|
Mr. Chavez in his younger days |
It has frequently amazed me, as I drive upon a street named for Cesar Chavez or past a high school with his name on it. I wonder if people who believe that he was an advocate of the illegal alien know that he really wasn't.
He called an area just North of Yuma his home: Bard Valley. When I first came on duty in the Border Patrol, his folks were still living - and that's where they lived.
Chavez became an organizer at a young age (notice the photo above). He traveled throughout Arizona and California on behalf of what was, at first, known as the Valley Farm Workers. The organization, later, morphed several times and changed its name along the way. In the early days, Chavez' outfit was composed of I-151 (green card) holders or of full-blown U. S. citizens. All of them were migratory workers who traveled mostly between California and Arizona. Occasionally, they'd get as far East as the Carolinas if the work was slow in the West.
It was some time in the early 1970's that the Valley Farm Workers were having a
huelga - a strike - on the citrus growers in Yuma County. The growers, not wanting their citrus crops to rot on the trees, began to let it be known around the border towns in Sonora and Baja California that they were willing to hire Tonks to harvest the citrus.

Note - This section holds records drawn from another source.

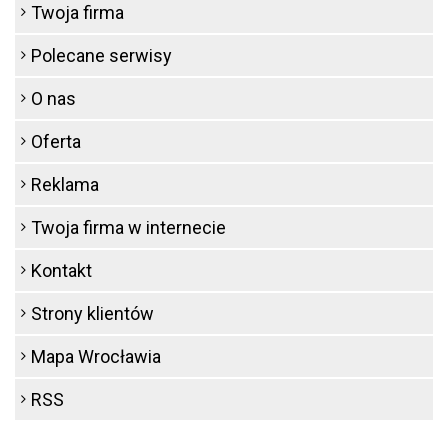
Twoja firma
Polecane serwisy
O nas
Oferta
Reklama
Twoja firma w internecie
Kontakt
Strony klientów
Mapa Wrocławia
RSS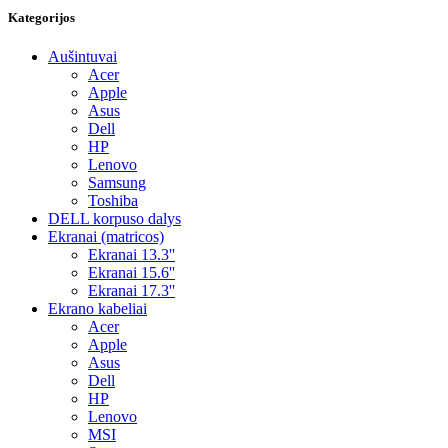
Kategorijos
Aušintuvai
Acer
Apple
Asus
Dell
HP
Lenovo
Samsung
Toshiba
DELL korpuso dalys
Ekranai (matricos)
Ekranai 13.3''
Ekranai 15.6''
Ekranai 17.3''
Ekrano kabeliai
Acer
Apple
Asus
Dell
HP
Lenovo
MSI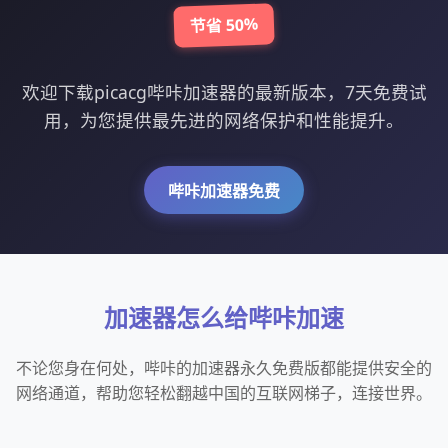
节省 50%
欢迎下载picacg哔咔加速器的最新版本，7天免费试
用，为您提供最先进的网络保护和性能提升。
哔咔加速器免费
加速器怎么给哔咔加速
不论您身在何处，哔咔的加速器永久免费版都能提供安全的
网络通道，帮助您轻松翻越中国的互联网梯子，连接世界。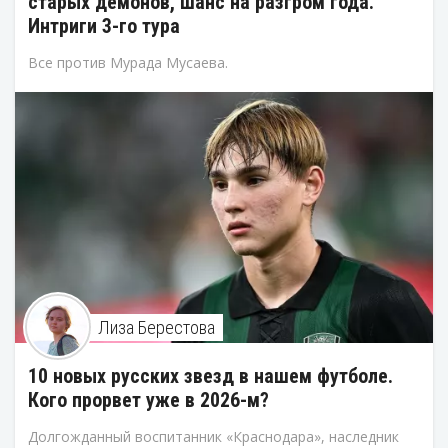
старых демонов, шанс на разгром года.
Интриги 3-го тура
Все против Мурада Мусаева.
Лиза Берестова
10 новых русских звезд в нашем футболе.
Кого прорвет уже в 2026-м?
Долгожданный воспитанник «Краснодара», наследник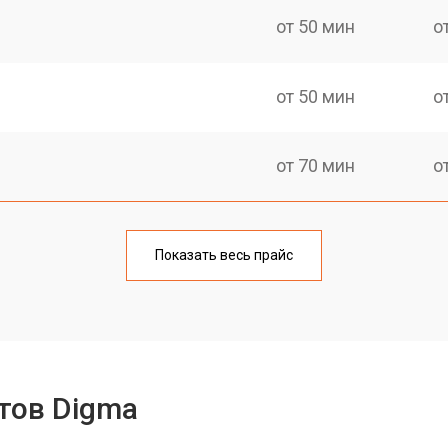
от 50 мин
о
от 50 мин
о
от 70 мин
о
от 50 мин
о
Показать весь прайс
от 80 мин
о
от 50 мин
о
тов Digma
от 90 мин
о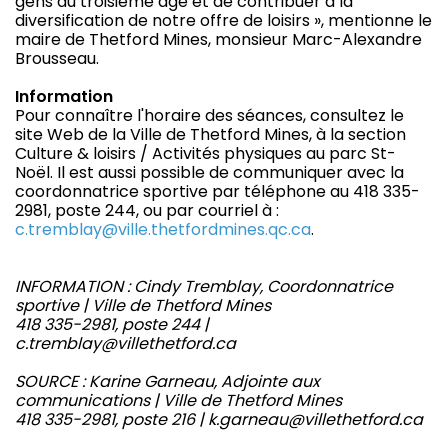
gens du troisième âge et de contribuer à la
diversification de notre offre de loisirs », mentionne le
maire de Thetford Mines, monsieur Marc-Alexandre
Brousseau.
Information
Pour connaître l'horaire des séances, consultez le
site Web de la Ville de Thetford Mines, à la section
Culture & loisirs / Activités physiques au parc St-
Noël. Il est aussi possible de communiquer avec la
coordonnatrice sportive par téléphone au 418 335-
2981, poste 244, ou par courriel à :
c.tremblay@ville.thetfordmines.qc.ca
.
INFORMATION : Cindy Tremblay, Coordonnatrice
sportive | Ville de Thetford Mines
418 335-2981, poste 244 |
c.tremblay@villethetford.ca
SOURCE : Karine Garneau, Adjointe aux
communications | Ville de Thetford Mines
418 335-2981, poste 216 | k.garneau@villethetford.ca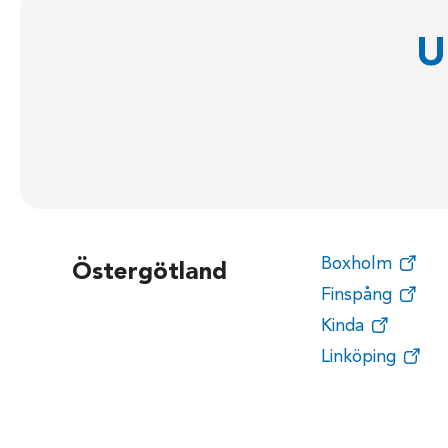
U
Boxholm
Östergötland
Finspång
Kinda
Linköping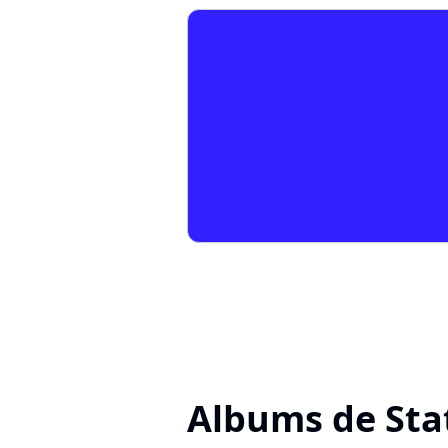
Albums de St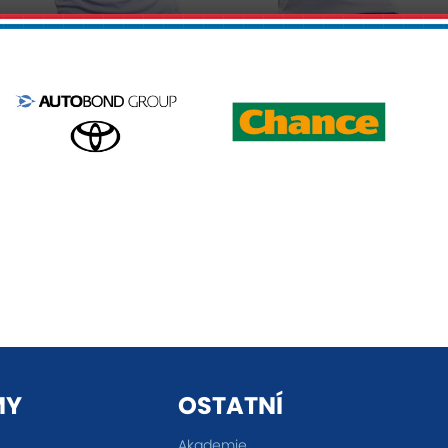
MY
OSTATNÍ
Akademie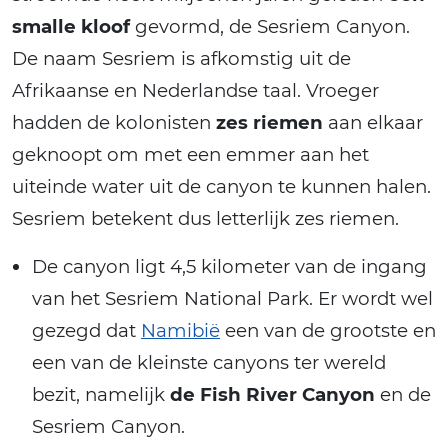
smalle kloof
gevormd, de Sesriem Canyon.
De naam Sesriem is afkomstig uit de
Afrikaanse en Nederlandse taal. Vroeger
hadden de kolonisten
zes riemen
aan elkaar
geknoopt om met een emmer aan het
uiteinde water uit de canyon te kunnen halen.
Sesriem betekent dus letterlijk zes riemen.
De canyon ligt 4,5 kilometer van de ingang
van het Sesriem National Park. Er wordt wel
gezegd dat
Namibië
een van de grootste en
een van de kleinste canyons ter wereld
bezit, namelijk
de Fish River Canyon
en de
Sesriem Canyon.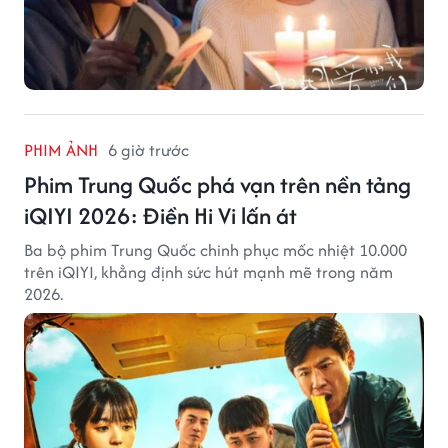
PHIM ẢNH
6 giờ trước
Phim Trung Quốc phá vạn trên nền tảng
iQIYI 2026: Điền Hi Vi lấn át
Ba bộ phim Trung Quốc chinh phục mốc nhiệt 10.000
trên iQIYI, khẳng định sức hút mạnh mẽ trong năm
2026.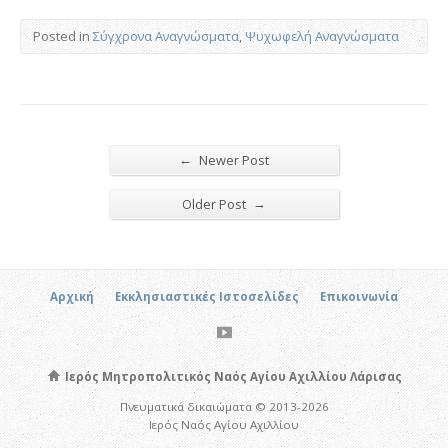
Posted in
Σύγχρονα Αναγνώσματα
,
Ψυχωφελή Αναγνώσματα
←
Newer Post
→
Older Post
Αρχική
Εκκλησιαστικές Ιστοσελίδες
Επικοινωνία
Ιερός Μητροπολιτικός Ναός Αγίου Αχιλλίου Λάρισας
Πνευματικά δικαιώματα © 2013-2026
Ιερός Ναός Αγίου Αχιλλίου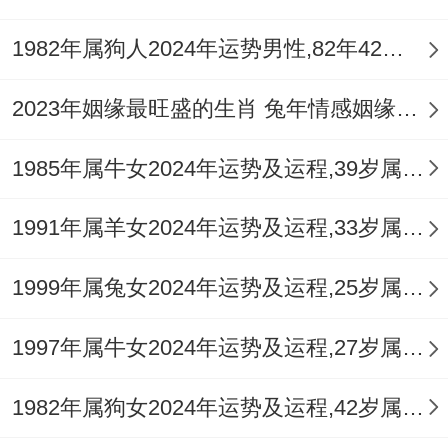
变成共振 命运的齿轮必将转向更光明的方
向.
1982年属狗人2024年运势男性,82年42岁属狗男2024年每月运程怎么样
2023年姻缘最旺盛的生肖 兔年情感姻缘运比较旺的属相
1985年属牛女2024年运势及运程,39岁属牛人2024全年每月运势女性如何
1991年属羊女2024年运势及运程,33岁属羊人2024全年每月运势女性如何
1999年属兔女2024年运势及运程,25岁属兔人2024全年每月运势女性如何
1997年属牛女2024年运势及运程,27岁属牛人2024全年每月运势女性如何
1982年属狗女2024年运势及运程,42岁属狗人2024全年每月运势女性如何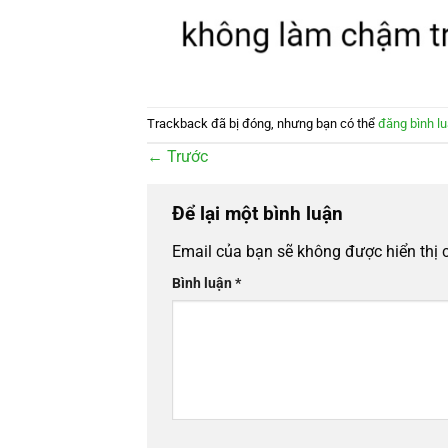
Trackback đã bị đóng, nhưng bạn có thể
đăng bình l
←
Trước
Để lại một bình luận
Email của bạn sẽ không được hiển thị 
Bình luận
*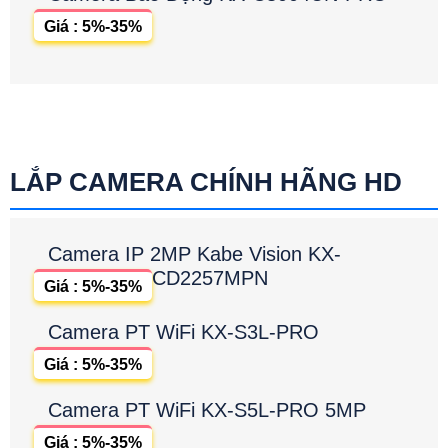
Giá : 5%-35%
LẮP CAMERA CHÍNH HÃNG HD
Camera IP 2MP Kabe Vision KX-
CD2257MPN
Giá : 5%-35%
Camera PT WiFi KX-S3L-PRO
Giá : 5%-35%
Camera PT WiFi KX-S5L-PRO 5MP
Giá : 5%-35%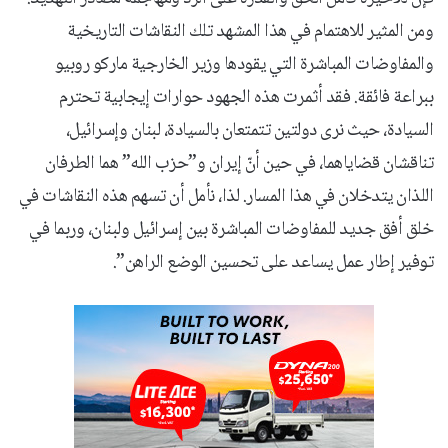
ومن المثير للاهتمام في هذا المشهد تلك النقاشات التاريخية
والمفاوضات المباشرة التي يقودها وزير الخارجية ماركو روبيو
ببراعة فائقة. فقد أثمرت هذه الجهود حوارات إيجابية تحترم
السيادة، حيث نرى دولتين تتمتعان بالسيادة، لبنان وإسرائيل،
تناقشان قضاياهما، في حين أنّ إيران و”حزب الله” هما الطرفان
اللذان يتدخلان في هذا المسار. لذا، نأمل أن تسهم هذه النقاشات في
خلق أفق جديد للمفاوضات المباشرة بين إسرائيل ولبنان، وربما في
توفير إطار عمل يساعد على تحسين الوضع الراهن”.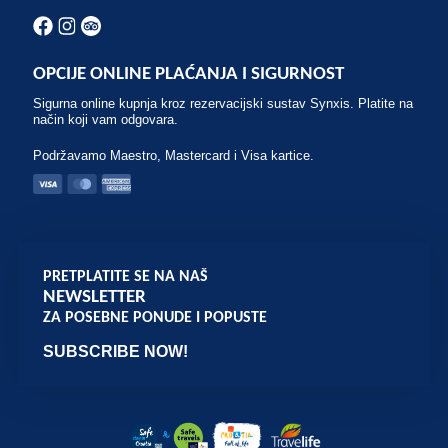
OPCIJE ONLINE PLAĆANJA I SIGURNOST
Sigurna online kupnja kroz rezervacijski sustav Synxis. Platite na
način koji vam odgovara.
Podržavamo Maestro, Mastercard i Visa kartice.
PRETPLATITE SE NA NAŠ
NEWSLETTER
ZA POSEBNE PONUDE I POPUSTE
SUBSCRIBE NOW!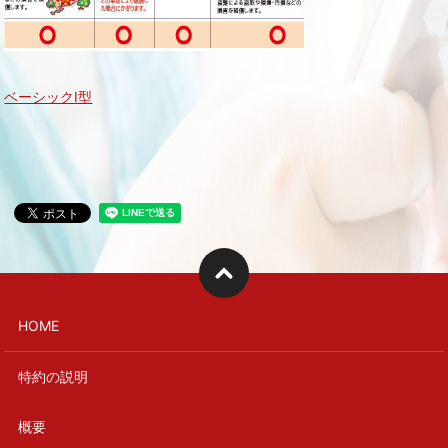
ベーシックⅠ型
HOME
特約の説明
概要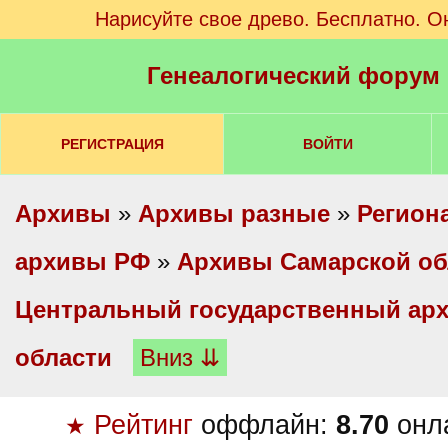
Нарисуйте свое древо. Бесплатно. О
Генеалогический форум
РЕГИСТРАЦИЯ
ВОЙТИ
Архивы
»
Архивы разные
»
Регион
архивы РФ
»
Архивы Самарской об
Центральный государственный ар
области
Вниз ⇊
Рейтинг
оффлайн:
8.70
онл
★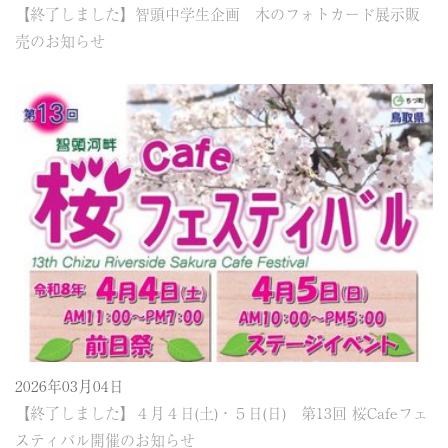
【終了しました】智頭中学生企画 木のフォトカード展示販
売のお知らせ
2026年03月04日
【終了しました】４月４日(土)・５日(日) 第13回 桜Cafeフェ
スティバル開催のお知らせ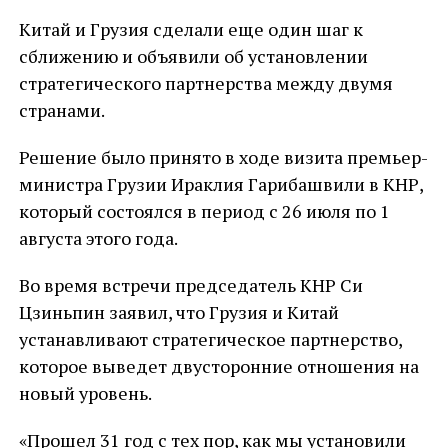
Китай и Грузия сделали еще один шаг к
сближению и объявили об установлении
стратегического партнерства между двумя
странами.
Решение было принято в ходе визита премьер-
министра Грузии Ираклия Гарибашвили в КНР,
который состоялся в период с 26 июля по 1
августа этого года.
Во время встречи председатель КНР Си
Цзиньпин заявил, что Грузия и Китай
устанавливают стратегическое партнерство,
которое выведет двусторонние отношения на
новый уровень.
«Прошел 31 год с тех пор, как мы установили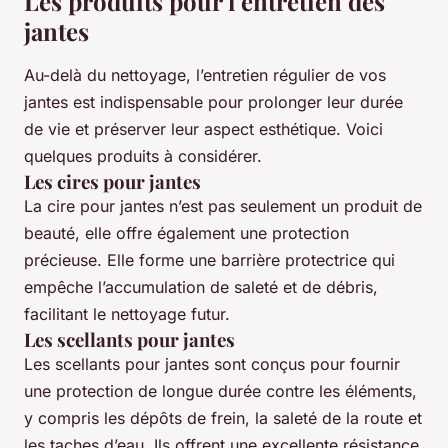
Les produits pour l’entretien des
jantes
Au-delà du nettoyage, l’entretien régulier de vos
jantes est indispensable pour prolonger leur durée
de vie et préserver leur aspect esthétique. Voici
quelques produits à considérer.
Les cires pour jantes
La cire pour jantes n’est pas seulement un produit de
beauté, elle offre également une protection
précieuse. Elle forme une barrière protectrice qui
empêche l’accumulation de saleté et de débris,
facilitant le nettoyage futur.
Les scellants pour jantes
Les scellants pour jantes sont conçus pour fournir
une protection de longue durée contre les éléments,
y compris les dépôts de frein, la saleté de la route et
les taches d’eau. Ils offrent une excellente résistance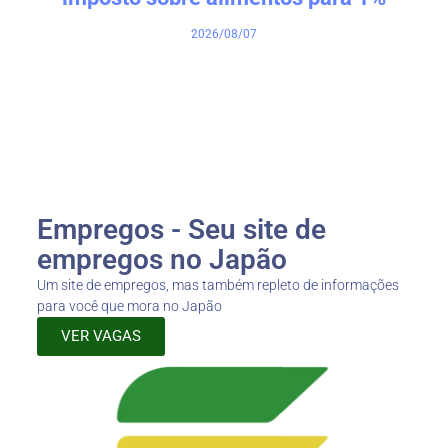
2026/08/07
Empregos - Seu site de
empregos no Japão
Um site de empregos, mas também repleto de informações
para você que mora no Japão
VER VAGAS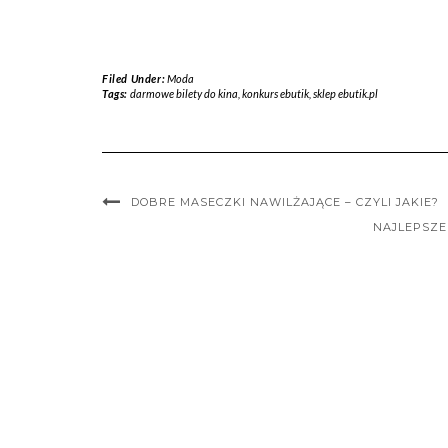
Filed Under:
Moda
Tags:
darmowe bilety do kina
,
konkurs ebutik
,
sklep ebutik.pl
DOBRE MASECZKI NAWILŻAJĄCE – CZYLI JAKIE?
NAJLEPSZE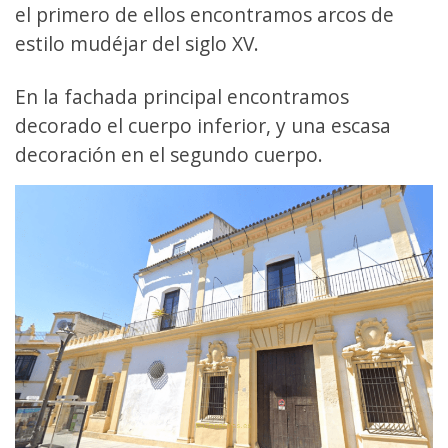
el primero de ellos encontramos arcos de
estilo mudéjar del siglo XV.
En la fachada principal encontramos
decorado el cuerpo inferior, y una escasa
decoración en el segundo cuerpo.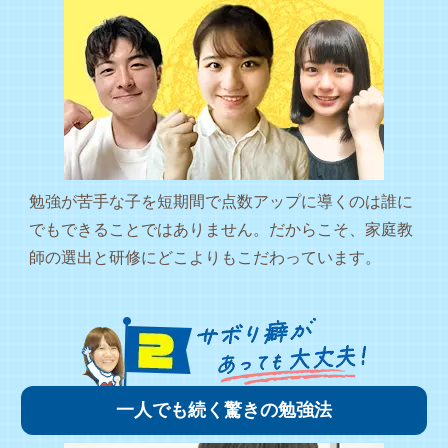
勉強が苦手な子を短期間で点数アップに導くのは誰に
でもできることではありません。だからこそ、家庭教
師の選出と研修にどこよりもこだわっています。
一人でも続く驚きの勉強法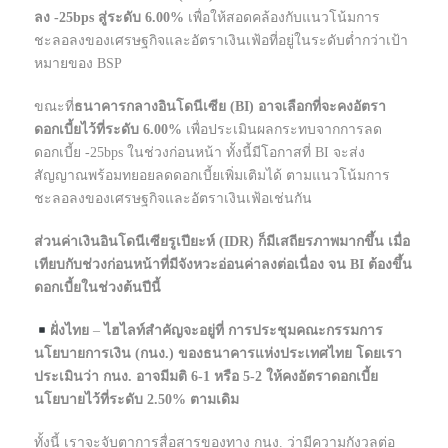
ลง -25bps สู่ระดับ 6.00%
เพื่อให้สอดคล้องกับแนวโน้มการ
ชะลอลงของเศรษฐกิจและอัตราเงินเฟ้อที่อยู่ในระดับต่ำกว่าเป้า
หมายของ BSP
ขณะที่
ธนาคารกลางอินโดนีเซีย (BI) อาจเลือกที่จะคงอัตรา
ดอกเบี้ยไว้ที่ระดับ 6.00%
เพื่อประเมินผลกระทบจากการลด
ดอกเบี้ย -25bps ในช่วงก่อนหน้า ทั้งนี้มีโอกาสที่ BI จะส่ง
สัญญาณพร้อมทยอยลดดอกเบี้ยเพิ่มเติมได้ ตามแนวโน้มการ
ชะลอลงของเศรษฐกิจและอัตราเงินเฟ้อเช่นกัน
ส่วนค่าเงินอินโดนีเซียรูเปียะห์ (IDR) ก็มีเสถียรภาพมากขึ้น เมื่อ
เทียบกับช่วงก่อนหน้าที่มีจังหวะอ่อนค่าลงต่อเนื่อง จน BI ต้องขึ้น
ดอกเบี้ยในช่วงต้นปีนี้
ฝั่งไทย
–
ไฮไลท์สำคัญจะอยู่ที่ การประชุมคณะกรรมการ
นโยบายการเงิน (กนง.) ของธนาคารแห่งประเทศไทย โดยเรา
ประเมินว่า กนง. อาจมีมติ 6-1 หรือ 5-2 ให้คงอัตราดอกเบี้ย
นโยบายไว้ที่ระดับ 2.50% ตามเดิม
ทั้งนี้ เราจะจับตาการสื่อสารของทาง กนง. ว่ามีความกังวลต่อ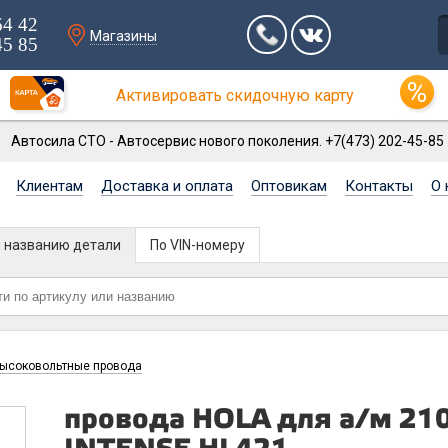
64 42
Магазины
45 85
Активировать скидочную карту
Автосила СТО - Автосервис нового поколения. +7(473) 202-45-85
Клиентам
Доставка и оплата
Оптовикам
Контакты
О 
и названию детали
По VIN-номеру
ысоковольтные провода
провода HOLA для а/м 21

True to union form, the Valley Farm Workers were willing to call a scab a scab. Illegal aliens were coming into Arizona to pick citrus and to, effectively, put a damper on whatever smoke the Farm Workers' strike was generating. Chavez and the Farm Workers weren't going to sit still for that. One morning, about a hundred of them showed up
en masse just East of the Port of Entry at San Luis, Arizona. They spread out Eastward from the Port with one Farm Worker about every couple of hundred yards. Every one of them was armed with impact weapons: clubs, chains, baseball bats, etc. .
By noon time, several Tonks had tried to run the Farm Workers' gauntlet - with the predictable result. All available Border Patrol Agents on the day shift were ordered to leave their assigned areas and to report to the desert area East of San Luis. The Senior Patrol Agent In Charge showed-up as well. Our job, on that day, was to defend innocent life: the innocent life of the Tonks (all of whom were unarmed).
The SPAIC, was a big guy; he was called Big Man. It didn't take long for the Agents to begin herding the Farm Workers into a manageable gaggle while Big Man sought out Chavez, the leader. Big Man spoke quietly with Chavez and asked him to take his entourage back to the union hall in San Luis. It was at that point that Chavez lost it and, loudly, threatened Big Man's life. Many Agents and Farm Workers heard it.
At that point, Big Man had a decision to make. He could arrest and prosecute Chavez for the communicated threat (and make Chavez a martyr). He could ignore it. Or he could let Chavez know that, since the threat that was made had no time stamp upon it, that, for his own personal safety, Big Man would shoot Chavez on sight for reasons of self-protection.
Of all those three possible courses of action, Big Man chose the latter.
Some years later, Big Man retired and is still living in Yuma County to this day. And Chavez? He never came back to Yuma County. Until the day he died, he conducted his organizing in California and Texas. When he needed something done in Arizona he'd send his subordinates. Big Man had a big iron on his hip.